I've heard it at church and on the radio a few times since then (and have even listened to it when it plays on the CD - :) ), and each time the song gets a little sweeter to my ear. Then Sunday morning we sang it during the service and I thought I was going to come apart - I didn't know what to do with myself! God just kind of took me over for a bit, my arms were raised, but I couldn't seem to stretch them high enough, I was singing at the top of my voice, but it didn't seem loud enough, I was moving all around, but it didn't seem like enough!
His grace is sooooo good!!!! He gives us second, third, fourth, tenth, hundredth, thousandth, etc chances!!! He never gets tired of loving us - even when we are sooooo unlovable!!! He picks us up out of our muck, dusts us off, lets us bathe in Him, gets us back to sparkling white, takes off our rags, and puts us back in our riches! He never gets tired of loving us back to the place He so desires for us to stay in Him!!! Hallelujah! :D
At this point…
I couldn’t really even tell you what all I have put in this newsletter, I just hope that something in all my ramblings has been a blessing or an encouragement to you!
As far as everything goes, life here is still going great! :) I really am loving it here, and thank God daily for turning my world upside down, and allowing me a fresh start. What I thought, to begin with, was going to be a mostly horrible, only slightly rewarding – in that I would get to be with the kids every day – journey, has turned into a life-changing (for the better :) ) experience!
The kids couldn’t be better! Just last night at supper, after I asked Samantha how her day had gone, she looked at me, smiled and said, “You know, Vanessa. It was good. It was really good. I am really starting to fit in there.” My heart soared, only to find it flying a little higher as Davis shared, “Me too, sissy! That’s how I feel at my school too!” :) Isn’t it awesome?!?!
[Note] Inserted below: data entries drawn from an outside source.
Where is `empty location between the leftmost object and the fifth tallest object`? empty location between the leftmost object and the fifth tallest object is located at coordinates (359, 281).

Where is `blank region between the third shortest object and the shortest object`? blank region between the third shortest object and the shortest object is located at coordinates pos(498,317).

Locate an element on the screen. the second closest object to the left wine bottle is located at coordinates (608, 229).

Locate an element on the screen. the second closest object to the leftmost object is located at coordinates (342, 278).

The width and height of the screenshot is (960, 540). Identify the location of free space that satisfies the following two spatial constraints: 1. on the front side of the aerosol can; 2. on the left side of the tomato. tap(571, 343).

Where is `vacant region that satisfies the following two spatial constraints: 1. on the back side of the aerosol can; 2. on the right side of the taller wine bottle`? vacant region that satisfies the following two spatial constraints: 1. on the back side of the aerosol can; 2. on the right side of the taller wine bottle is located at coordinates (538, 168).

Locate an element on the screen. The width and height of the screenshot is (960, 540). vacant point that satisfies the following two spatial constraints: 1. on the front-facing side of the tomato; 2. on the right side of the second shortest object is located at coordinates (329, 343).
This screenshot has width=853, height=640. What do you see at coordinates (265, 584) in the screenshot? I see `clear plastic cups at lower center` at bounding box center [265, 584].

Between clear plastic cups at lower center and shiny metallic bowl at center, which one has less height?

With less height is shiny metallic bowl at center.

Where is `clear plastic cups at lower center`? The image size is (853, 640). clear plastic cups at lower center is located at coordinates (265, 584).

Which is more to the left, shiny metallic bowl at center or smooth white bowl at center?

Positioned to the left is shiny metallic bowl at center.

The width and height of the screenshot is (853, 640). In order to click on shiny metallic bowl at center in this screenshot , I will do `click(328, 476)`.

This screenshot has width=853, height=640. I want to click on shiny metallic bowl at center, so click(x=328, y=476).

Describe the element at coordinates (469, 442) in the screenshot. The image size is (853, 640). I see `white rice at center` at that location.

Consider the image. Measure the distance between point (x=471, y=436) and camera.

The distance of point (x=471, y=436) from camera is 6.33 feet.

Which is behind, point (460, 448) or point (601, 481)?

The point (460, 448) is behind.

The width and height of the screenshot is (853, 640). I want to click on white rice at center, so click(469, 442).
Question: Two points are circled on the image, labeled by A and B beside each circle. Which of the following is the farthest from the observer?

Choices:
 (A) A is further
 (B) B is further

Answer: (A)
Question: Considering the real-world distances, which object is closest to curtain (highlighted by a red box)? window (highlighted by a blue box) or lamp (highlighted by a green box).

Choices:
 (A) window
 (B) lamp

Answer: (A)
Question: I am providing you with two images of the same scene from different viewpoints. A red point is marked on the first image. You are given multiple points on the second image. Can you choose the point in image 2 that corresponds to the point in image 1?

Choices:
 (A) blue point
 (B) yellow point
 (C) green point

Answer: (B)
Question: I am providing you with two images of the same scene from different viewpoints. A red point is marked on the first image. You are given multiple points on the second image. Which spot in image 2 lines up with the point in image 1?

With the start of school, our schedules have gotten quite hectic, but we’re getting through it all, and somehow no one is getting overburdened or overworked or overrun – we all work together and get everything done, and done well! :)
Davis is loving soccer! His coach is amazing, and the team plays really well together! We’re so proud of all of them! :)
Samantha is muddling her way through quite a bit of homework – she has NINE classes a day! And is thoroughly enjoying her Junior High LifeGroup and her youth service! She is finding her place!
Spooky is spoiled rotten, and finds his sanctuary in my bedroom – if he is awake, he is in my room! He hides under the bed, or curls up on the comforter at the end of my bed (cause Lord knows it is too hot in Texas for a comforter to be on the bed! :) ).